- Starring: Katherine Kennedy Sophie Pyle Krista Johnson
- Country of origin: United States
- No. of seasons: 1
- No. of episodes: 6

Production
- Executive producers: Julie Pizzi Patty Ivins

Original release
- Network: MTV Australia
- Release: August 5 – September 9, 2009

= Blonde Charity Mafia =

Blonde Charity Mafia is a reality television series produced by Patty Ivins and Julie Pizzi of PB&J Television that followed the lives of three socialites whose lives revolved around charity events. Although the show never aired in the United States, it did air on MTV Australia, MTV UK, and MTV New Zealand, as well as on Star! and other channels in multiple other countries. The show was bootlegged from Europe, and had a cult-like following in the United States for a brief period of time.

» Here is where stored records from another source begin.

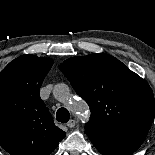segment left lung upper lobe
<instances>
[{
	"label": "left lung upper lobe",
	"instance_id": "obj_1",
	"mask_svg": "<svg viewBox=\"0 0 155 155\" xmlns=\"http://www.w3.org/2000/svg\"><path fill=\"white\" fill-rule=\"evenodd\" d=\"M60 70L90 106L88 136L148 132L155 115L153 92L121 61L106 53L91 54L69 58Z\"/></svg>",
	"mask_w": 155,
	"mask_h": 155
}]
</instances>
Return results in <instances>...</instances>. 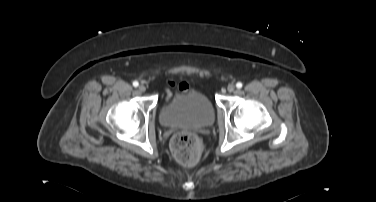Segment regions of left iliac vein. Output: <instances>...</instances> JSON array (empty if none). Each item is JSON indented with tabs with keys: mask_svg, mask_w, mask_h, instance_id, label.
<instances>
[{
	"mask_svg": "<svg viewBox=\"0 0 376 202\" xmlns=\"http://www.w3.org/2000/svg\"><path fill=\"white\" fill-rule=\"evenodd\" d=\"M228 92H233L235 90V85L234 84H229L227 87Z\"/></svg>",
	"mask_w": 376,
	"mask_h": 202,
	"instance_id": "1",
	"label": "left iliac vein"
}]
</instances>
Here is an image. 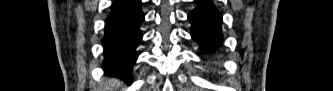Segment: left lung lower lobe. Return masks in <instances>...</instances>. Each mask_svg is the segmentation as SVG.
<instances>
[{
	"label": "left lung lower lobe",
	"instance_id": "1",
	"mask_svg": "<svg viewBox=\"0 0 333 91\" xmlns=\"http://www.w3.org/2000/svg\"><path fill=\"white\" fill-rule=\"evenodd\" d=\"M188 19L193 28L192 38L206 52L215 51L222 42V15L210 0H198Z\"/></svg>",
	"mask_w": 333,
	"mask_h": 91
}]
</instances>
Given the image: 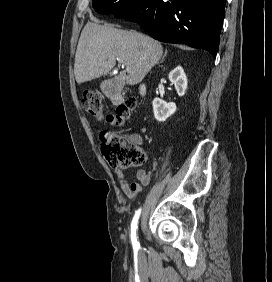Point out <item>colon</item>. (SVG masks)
I'll use <instances>...</instances> for the list:
<instances>
[{"label":"colon","mask_w":272,"mask_h":282,"mask_svg":"<svg viewBox=\"0 0 272 282\" xmlns=\"http://www.w3.org/2000/svg\"><path fill=\"white\" fill-rule=\"evenodd\" d=\"M82 104L92 116L105 120L115 126H123L129 122L136 108L135 99H129L120 105L115 112L108 111L99 93L87 91L83 94ZM102 155L113 169L128 170L142 165L146 155L140 145L112 130H103L100 135Z\"/></svg>","instance_id":"colon-1"}]
</instances>
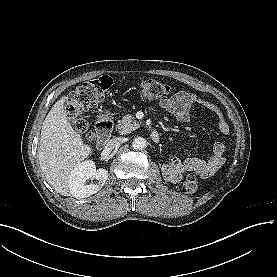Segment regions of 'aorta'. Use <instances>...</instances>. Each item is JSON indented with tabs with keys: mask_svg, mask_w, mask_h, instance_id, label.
<instances>
[{
	"mask_svg": "<svg viewBox=\"0 0 277 277\" xmlns=\"http://www.w3.org/2000/svg\"><path fill=\"white\" fill-rule=\"evenodd\" d=\"M132 147L134 150H143L147 147V141L143 137H136L132 141Z\"/></svg>",
	"mask_w": 277,
	"mask_h": 277,
	"instance_id": "1",
	"label": "aorta"
}]
</instances>
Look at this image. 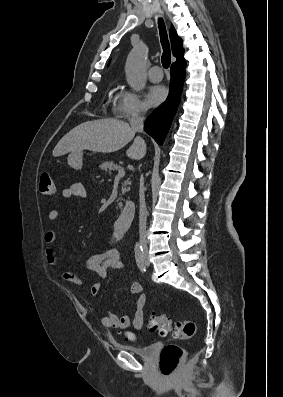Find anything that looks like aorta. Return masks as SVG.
<instances>
[{"instance_id":"obj_1","label":"aorta","mask_w":283,"mask_h":397,"mask_svg":"<svg viewBox=\"0 0 283 397\" xmlns=\"http://www.w3.org/2000/svg\"><path fill=\"white\" fill-rule=\"evenodd\" d=\"M148 48L144 44H139L129 53L125 73L130 87L135 91H141L146 85V59ZM140 242L136 244V249H140Z\"/></svg>"}]
</instances>
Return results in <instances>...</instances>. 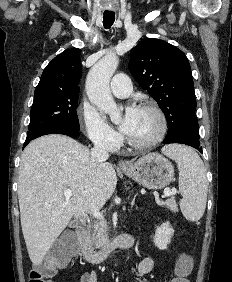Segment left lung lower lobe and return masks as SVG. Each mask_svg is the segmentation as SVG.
<instances>
[{
	"mask_svg": "<svg viewBox=\"0 0 232 282\" xmlns=\"http://www.w3.org/2000/svg\"><path fill=\"white\" fill-rule=\"evenodd\" d=\"M164 144L170 143H181L192 146L198 149L202 153V147H200L199 141V131H193L189 129H181L174 127L173 125L169 126L168 134L164 139Z\"/></svg>",
	"mask_w": 232,
	"mask_h": 282,
	"instance_id": "obj_1",
	"label": "left lung lower lobe"
}]
</instances>
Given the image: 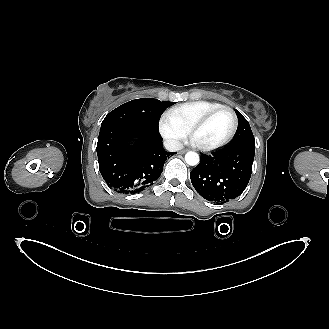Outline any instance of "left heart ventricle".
<instances>
[{"mask_svg":"<svg viewBox=\"0 0 329 329\" xmlns=\"http://www.w3.org/2000/svg\"><path fill=\"white\" fill-rule=\"evenodd\" d=\"M233 126L230 112L222 111L212 117L194 135V141L200 144H214L224 140Z\"/></svg>","mask_w":329,"mask_h":329,"instance_id":"1","label":"left heart ventricle"}]
</instances>
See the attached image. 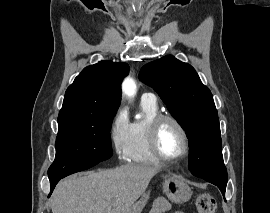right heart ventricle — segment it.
<instances>
[{
    "label": "right heart ventricle",
    "instance_id": "1",
    "mask_svg": "<svg viewBox=\"0 0 270 213\" xmlns=\"http://www.w3.org/2000/svg\"><path fill=\"white\" fill-rule=\"evenodd\" d=\"M141 108L144 117L134 120L129 124V139L126 150V160L134 164H146L157 162L148 147L147 130L150 121L158 114L159 107L156 102L141 99Z\"/></svg>",
    "mask_w": 270,
    "mask_h": 213
}]
</instances>
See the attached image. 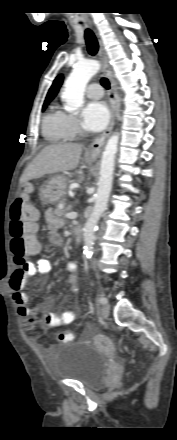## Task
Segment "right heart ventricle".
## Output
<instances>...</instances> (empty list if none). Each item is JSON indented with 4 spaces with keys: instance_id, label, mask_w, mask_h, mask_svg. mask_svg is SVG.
<instances>
[{
    "instance_id": "e07e8e85",
    "label": "right heart ventricle",
    "mask_w": 177,
    "mask_h": 440,
    "mask_svg": "<svg viewBox=\"0 0 177 440\" xmlns=\"http://www.w3.org/2000/svg\"><path fill=\"white\" fill-rule=\"evenodd\" d=\"M42 134L51 143L65 142L70 138L65 127V114L55 105L43 117Z\"/></svg>"
}]
</instances>
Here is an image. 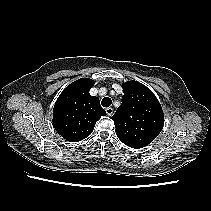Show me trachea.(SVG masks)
I'll list each match as a JSON object with an SVG mask.
<instances>
[{
  "instance_id": "trachea-1",
  "label": "trachea",
  "mask_w": 211,
  "mask_h": 211,
  "mask_svg": "<svg viewBox=\"0 0 211 211\" xmlns=\"http://www.w3.org/2000/svg\"><path fill=\"white\" fill-rule=\"evenodd\" d=\"M101 104L103 107H109L112 104V100L109 97H105L102 99Z\"/></svg>"
}]
</instances>
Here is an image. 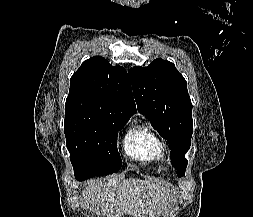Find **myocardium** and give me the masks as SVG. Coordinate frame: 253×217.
<instances>
[{
	"instance_id": "obj_1",
	"label": "myocardium",
	"mask_w": 253,
	"mask_h": 217,
	"mask_svg": "<svg viewBox=\"0 0 253 217\" xmlns=\"http://www.w3.org/2000/svg\"><path fill=\"white\" fill-rule=\"evenodd\" d=\"M163 156H164V155H163ZM163 156H162V157H163ZM165 157H166V161H167V163L169 164V158H168V155H166Z\"/></svg>"
}]
</instances>
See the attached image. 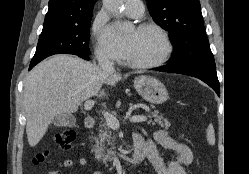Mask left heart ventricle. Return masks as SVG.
I'll return each instance as SVG.
<instances>
[{
	"label": "left heart ventricle",
	"instance_id": "1",
	"mask_svg": "<svg viewBox=\"0 0 249 174\" xmlns=\"http://www.w3.org/2000/svg\"><path fill=\"white\" fill-rule=\"evenodd\" d=\"M129 48L126 59L132 62H152L160 59L165 51L166 44L161 35L154 30H131L125 37Z\"/></svg>",
	"mask_w": 249,
	"mask_h": 174
}]
</instances>
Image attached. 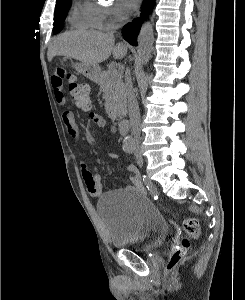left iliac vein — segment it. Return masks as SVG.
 <instances>
[{
    "label": "left iliac vein",
    "instance_id": "4c4485c4",
    "mask_svg": "<svg viewBox=\"0 0 245 300\" xmlns=\"http://www.w3.org/2000/svg\"><path fill=\"white\" fill-rule=\"evenodd\" d=\"M136 161H137L138 166H140V167L143 166L144 160H143V157L140 153L137 154Z\"/></svg>",
    "mask_w": 245,
    "mask_h": 300
}]
</instances>
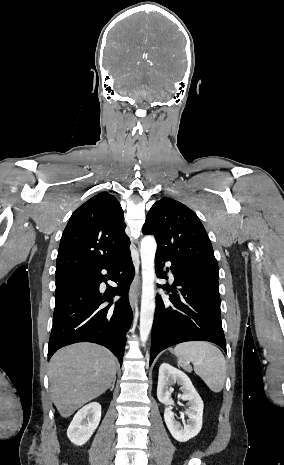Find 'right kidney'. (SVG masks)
Here are the masks:
<instances>
[{"instance_id": "obj_1", "label": "right kidney", "mask_w": 284, "mask_h": 465, "mask_svg": "<svg viewBox=\"0 0 284 465\" xmlns=\"http://www.w3.org/2000/svg\"><path fill=\"white\" fill-rule=\"evenodd\" d=\"M101 419V405L89 403L76 413L67 429V437L74 445H84L97 429Z\"/></svg>"}]
</instances>
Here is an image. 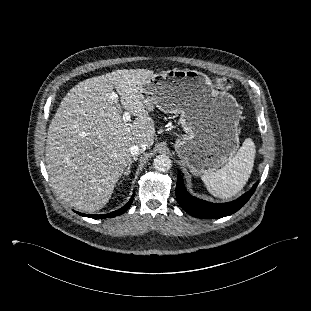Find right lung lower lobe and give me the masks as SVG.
I'll list each match as a JSON object with an SVG mask.
<instances>
[{"label": "right lung lower lobe", "instance_id": "1", "mask_svg": "<svg viewBox=\"0 0 311 311\" xmlns=\"http://www.w3.org/2000/svg\"><path fill=\"white\" fill-rule=\"evenodd\" d=\"M133 199H134V194L132 195L131 199L129 200V202L125 206L121 207L120 209H118L112 213L103 214V215H92V214H83V213H79V214L81 216H86V217H90V218H94V219H103V218L115 217V216L123 214L125 211H127L129 209V207L131 206Z\"/></svg>", "mask_w": 311, "mask_h": 311}]
</instances>
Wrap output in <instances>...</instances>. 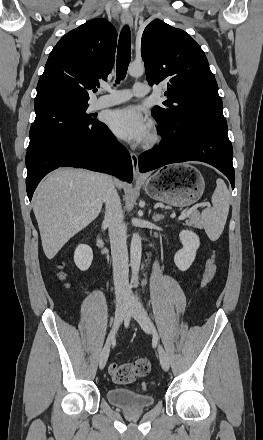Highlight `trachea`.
<instances>
[{
    "mask_svg": "<svg viewBox=\"0 0 263 440\" xmlns=\"http://www.w3.org/2000/svg\"><path fill=\"white\" fill-rule=\"evenodd\" d=\"M131 33L128 25H125L120 33L118 49H117V61H116V73L117 80L124 79L127 73V68L131 60V45H130Z\"/></svg>",
    "mask_w": 263,
    "mask_h": 440,
    "instance_id": "3493384b",
    "label": "trachea"
}]
</instances>
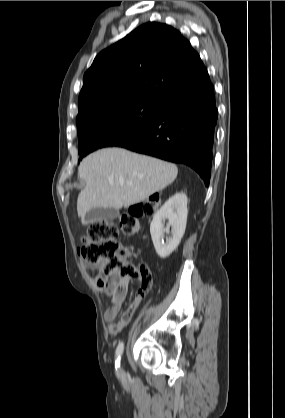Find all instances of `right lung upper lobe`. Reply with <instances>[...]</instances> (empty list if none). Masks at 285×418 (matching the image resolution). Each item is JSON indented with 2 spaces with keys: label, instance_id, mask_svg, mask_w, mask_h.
Instances as JSON below:
<instances>
[{
  "label": "right lung upper lobe",
  "instance_id": "cb5924a9",
  "mask_svg": "<svg viewBox=\"0 0 285 418\" xmlns=\"http://www.w3.org/2000/svg\"><path fill=\"white\" fill-rule=\"evenodd\" d=\"M208 74L190 42L173 27L148 22L100 52L83 77L77 122L113 105L164 104Z\"/></svg>",
  "mask_w": 285,
  "mask_h": 418
}]
</instances>
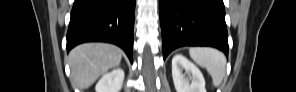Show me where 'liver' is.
I'll list each match as a JSON object with an SVG mask.
<instances>
[{
    "label": "liver",
    "mask_w": 296,
    "mask_h": 92,
    "mask_svg": "<svg viewBox=\"0 0 296 92\" xmlns=\"http://www.w3.org/2000/svg\"><path fill=\"white\" fill-rule=\"evenodd\" d=\"M122 50L108 43H84L72 49L68 56L71 80L79 89L89 88L109 69L117 67Z\"/></svg>",
    "instance_id": "liver-1"
}]
</instances>
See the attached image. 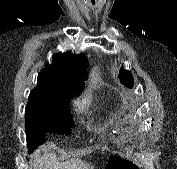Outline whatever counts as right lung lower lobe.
<instances>
[{
	"label": "right lung lower lobe",
	"instance_id": "1",
	"mask_svg": "<svg viewBox=\"0 0 177 169\" xmlns=\"http://www.w3.org/2000/svg\"><path fill=\"white\" fill-rule=\"evenodd\" d=\"M27 136V146L28 148L32 149L33 147H37L39 144L45 141L44 134H29L26 132Z\"/></svg>",
	"mask_w": 177,
	"mask_h": 169
}]
</instances>
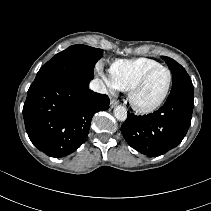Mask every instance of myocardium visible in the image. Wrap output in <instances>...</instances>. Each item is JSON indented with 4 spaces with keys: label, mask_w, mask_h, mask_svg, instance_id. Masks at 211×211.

== Network and premiere date changes and cancellation ==
Blonde Charity Mafia was developed by the Lifetime network, and filmed in September 2008 on location in Washington, D.C. After production was completed, Lifetime decided to sell the series to The CW rather than airing it. The CW scheduled the series premiere for July 7, 2009 at 9 p.m. Eastern/8 p.m. Central. However, the network later decided to forgo all new programming for that summer, and planned to broadcast the series in the winter as a midseason replacement. Sometime after that, The CW apparently lost interest in the show; it removed references to the series from its websites, and on December 29, officially confirmed that it would not air on the network. Blonde Charity Mafia was apparently dropped in favor of two reality series developed by The CW, Fly Girls, about Virgin America flight attendants, and High Society, which followed socialite Tinsley Mortimer. On May 20, 2010, not long after completing their eight-episode runs, both of these series were canceled as well.